10 de julio, a las diez de la mañana, en la cantina.— La semana ha resultado movida. Ya me lo esperaba, los comienzos en un cambio de régimen representan una prueba de fuego. Los expertos consideran que se requieren siete días para que el cuerpo y la mente integren un nuevo hábito. Yo opino que son más bien 21 días. En cualquier caso, la voluntad, sometida a prueba, responde afirmativa o negativamente, depende del momento, favorable o no, por el que esté atravesando el individuo.
De las cinco chicas, ha desistido una: Margarita. Acudió el día anterior a mi despacho para anunciarme que declinaba toda tentativa de restablecer su salud mediante una dieta, al parecer, prometedora. Se mostraba enfadosamente escéptica. Traté de averiguar la razón, pero ella no quiso desvelar más detalles, sino que había hablado con «alguien» que le había insinuado que con este régimen especial se ponen en juego muchos riesgos para obtener, al final, escasos beneficios. En definitiva, consideraba ahora que se puede sanar sin necesidad de llenar el plato de agujeros donde todo son privaciones y frutas amargas o dulces, la mayoría de ellas repletas de pesticidas y privadas de sabor por el modo como trata la industria agroalimentaria los productos de la huerta y el vergel.
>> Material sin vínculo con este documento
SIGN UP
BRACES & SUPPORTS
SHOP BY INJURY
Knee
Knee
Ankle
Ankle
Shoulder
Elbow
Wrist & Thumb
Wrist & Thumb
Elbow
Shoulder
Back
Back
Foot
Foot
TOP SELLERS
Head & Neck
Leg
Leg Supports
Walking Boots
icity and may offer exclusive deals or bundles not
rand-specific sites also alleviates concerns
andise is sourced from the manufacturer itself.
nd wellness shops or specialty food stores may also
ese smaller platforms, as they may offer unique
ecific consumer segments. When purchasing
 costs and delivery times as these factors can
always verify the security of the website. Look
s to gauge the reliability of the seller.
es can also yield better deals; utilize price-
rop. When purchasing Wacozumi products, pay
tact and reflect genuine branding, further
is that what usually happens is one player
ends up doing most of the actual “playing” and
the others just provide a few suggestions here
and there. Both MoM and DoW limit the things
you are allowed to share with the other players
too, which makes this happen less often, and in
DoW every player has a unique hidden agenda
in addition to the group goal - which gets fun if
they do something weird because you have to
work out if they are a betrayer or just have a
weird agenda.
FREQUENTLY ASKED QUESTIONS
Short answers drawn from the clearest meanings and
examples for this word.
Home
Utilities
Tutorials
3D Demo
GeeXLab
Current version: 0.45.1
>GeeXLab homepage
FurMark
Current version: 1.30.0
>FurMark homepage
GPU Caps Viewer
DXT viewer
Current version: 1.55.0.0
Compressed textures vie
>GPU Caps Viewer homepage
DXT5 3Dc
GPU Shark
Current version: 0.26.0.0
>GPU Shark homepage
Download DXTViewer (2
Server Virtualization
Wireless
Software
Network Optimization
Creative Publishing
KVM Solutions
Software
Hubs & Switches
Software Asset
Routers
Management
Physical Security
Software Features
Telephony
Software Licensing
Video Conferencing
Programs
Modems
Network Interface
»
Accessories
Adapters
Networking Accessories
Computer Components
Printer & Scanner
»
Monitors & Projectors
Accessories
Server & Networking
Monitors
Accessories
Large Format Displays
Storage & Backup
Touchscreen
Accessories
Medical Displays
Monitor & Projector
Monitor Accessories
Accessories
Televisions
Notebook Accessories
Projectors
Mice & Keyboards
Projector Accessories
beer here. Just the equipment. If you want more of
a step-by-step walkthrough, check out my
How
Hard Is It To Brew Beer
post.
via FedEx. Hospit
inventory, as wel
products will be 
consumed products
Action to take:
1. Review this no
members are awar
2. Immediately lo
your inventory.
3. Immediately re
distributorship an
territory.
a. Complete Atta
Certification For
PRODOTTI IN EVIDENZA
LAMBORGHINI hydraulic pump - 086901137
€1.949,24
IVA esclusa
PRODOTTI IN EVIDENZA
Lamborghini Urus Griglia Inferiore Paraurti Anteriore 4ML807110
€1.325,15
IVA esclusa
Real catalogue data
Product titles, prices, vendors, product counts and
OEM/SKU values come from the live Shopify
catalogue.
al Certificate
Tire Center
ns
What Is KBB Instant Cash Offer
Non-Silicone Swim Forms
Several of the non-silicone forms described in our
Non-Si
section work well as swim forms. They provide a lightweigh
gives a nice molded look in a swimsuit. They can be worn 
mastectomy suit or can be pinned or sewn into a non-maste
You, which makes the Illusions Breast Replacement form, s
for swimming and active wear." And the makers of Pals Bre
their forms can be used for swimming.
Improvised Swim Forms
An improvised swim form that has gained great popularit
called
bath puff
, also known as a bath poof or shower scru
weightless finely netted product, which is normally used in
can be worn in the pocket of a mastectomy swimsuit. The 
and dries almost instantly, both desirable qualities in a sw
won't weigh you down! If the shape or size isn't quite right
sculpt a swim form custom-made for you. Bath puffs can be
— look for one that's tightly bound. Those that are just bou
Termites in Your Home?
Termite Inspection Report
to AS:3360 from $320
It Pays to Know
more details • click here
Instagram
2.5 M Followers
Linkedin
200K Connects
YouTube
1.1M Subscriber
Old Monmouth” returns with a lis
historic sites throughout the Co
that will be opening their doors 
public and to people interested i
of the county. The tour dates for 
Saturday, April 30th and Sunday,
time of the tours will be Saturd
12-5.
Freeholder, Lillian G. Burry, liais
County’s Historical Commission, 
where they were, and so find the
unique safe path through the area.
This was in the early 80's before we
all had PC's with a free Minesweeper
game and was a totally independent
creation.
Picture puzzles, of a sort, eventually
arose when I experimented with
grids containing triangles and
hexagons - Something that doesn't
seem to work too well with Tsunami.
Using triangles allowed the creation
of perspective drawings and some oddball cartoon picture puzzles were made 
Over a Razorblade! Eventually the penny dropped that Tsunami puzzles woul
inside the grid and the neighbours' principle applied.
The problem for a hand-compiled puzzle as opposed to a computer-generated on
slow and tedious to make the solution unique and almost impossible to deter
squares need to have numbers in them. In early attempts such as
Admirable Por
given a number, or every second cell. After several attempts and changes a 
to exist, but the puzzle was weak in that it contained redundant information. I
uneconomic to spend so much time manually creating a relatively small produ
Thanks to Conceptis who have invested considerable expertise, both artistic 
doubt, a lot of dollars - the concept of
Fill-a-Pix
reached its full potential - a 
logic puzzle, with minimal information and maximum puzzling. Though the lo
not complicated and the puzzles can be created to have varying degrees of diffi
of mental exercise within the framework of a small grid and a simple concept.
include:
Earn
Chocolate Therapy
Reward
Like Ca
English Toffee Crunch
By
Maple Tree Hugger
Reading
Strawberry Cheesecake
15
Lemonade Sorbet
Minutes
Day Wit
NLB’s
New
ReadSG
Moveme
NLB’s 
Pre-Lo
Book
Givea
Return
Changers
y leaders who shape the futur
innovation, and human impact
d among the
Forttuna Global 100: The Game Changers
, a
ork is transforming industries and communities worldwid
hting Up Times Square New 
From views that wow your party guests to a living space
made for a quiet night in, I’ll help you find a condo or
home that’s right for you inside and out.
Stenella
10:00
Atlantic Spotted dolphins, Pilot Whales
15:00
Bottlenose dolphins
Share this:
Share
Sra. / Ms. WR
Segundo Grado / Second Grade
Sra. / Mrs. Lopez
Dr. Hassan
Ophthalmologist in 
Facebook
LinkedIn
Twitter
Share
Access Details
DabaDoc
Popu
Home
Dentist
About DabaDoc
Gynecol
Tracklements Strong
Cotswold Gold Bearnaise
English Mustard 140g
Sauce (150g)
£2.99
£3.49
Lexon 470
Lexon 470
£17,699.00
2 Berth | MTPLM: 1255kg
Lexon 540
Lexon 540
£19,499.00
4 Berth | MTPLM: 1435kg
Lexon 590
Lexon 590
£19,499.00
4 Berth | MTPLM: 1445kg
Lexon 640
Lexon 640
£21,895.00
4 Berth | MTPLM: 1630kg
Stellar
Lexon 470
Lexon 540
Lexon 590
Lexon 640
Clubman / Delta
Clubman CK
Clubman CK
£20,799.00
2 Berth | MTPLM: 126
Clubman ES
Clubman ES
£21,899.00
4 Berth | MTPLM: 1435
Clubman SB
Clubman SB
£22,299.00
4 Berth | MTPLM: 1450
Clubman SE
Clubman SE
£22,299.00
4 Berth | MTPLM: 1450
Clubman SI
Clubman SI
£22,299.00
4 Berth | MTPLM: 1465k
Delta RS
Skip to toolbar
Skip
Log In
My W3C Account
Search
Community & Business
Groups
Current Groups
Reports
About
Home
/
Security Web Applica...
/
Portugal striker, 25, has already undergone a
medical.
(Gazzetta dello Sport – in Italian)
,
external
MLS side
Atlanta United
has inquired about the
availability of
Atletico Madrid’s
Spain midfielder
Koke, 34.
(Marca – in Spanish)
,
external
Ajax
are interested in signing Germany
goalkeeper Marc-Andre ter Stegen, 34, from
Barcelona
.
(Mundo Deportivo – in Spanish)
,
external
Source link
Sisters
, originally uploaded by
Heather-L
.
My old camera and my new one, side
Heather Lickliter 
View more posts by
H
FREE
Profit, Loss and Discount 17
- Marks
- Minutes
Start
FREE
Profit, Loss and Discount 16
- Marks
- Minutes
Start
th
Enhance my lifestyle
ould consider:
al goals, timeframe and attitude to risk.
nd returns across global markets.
Por su mirada rotunda, seca, desafiante, comprendí que no valía la pena intentar remotivarla para que no abandonase nuestro grupo. Me dije que cada persona «sigue su camino», debe partir de ella el tomar una u otra dirección. Asentí con una inclinación de cabeza y la señora, satisfecha, abandonó mi despacho con un escueto: «¡Buena suerte!».
Hoy es diferente, me siento más animado que la víspera. Si han acudido las cuatro restantes a la llamada es porque han sobrevivido a la prueba de fuego, la semana decisiva en que acontecen las primeras privaciones y ya se perfilan las que están por venir.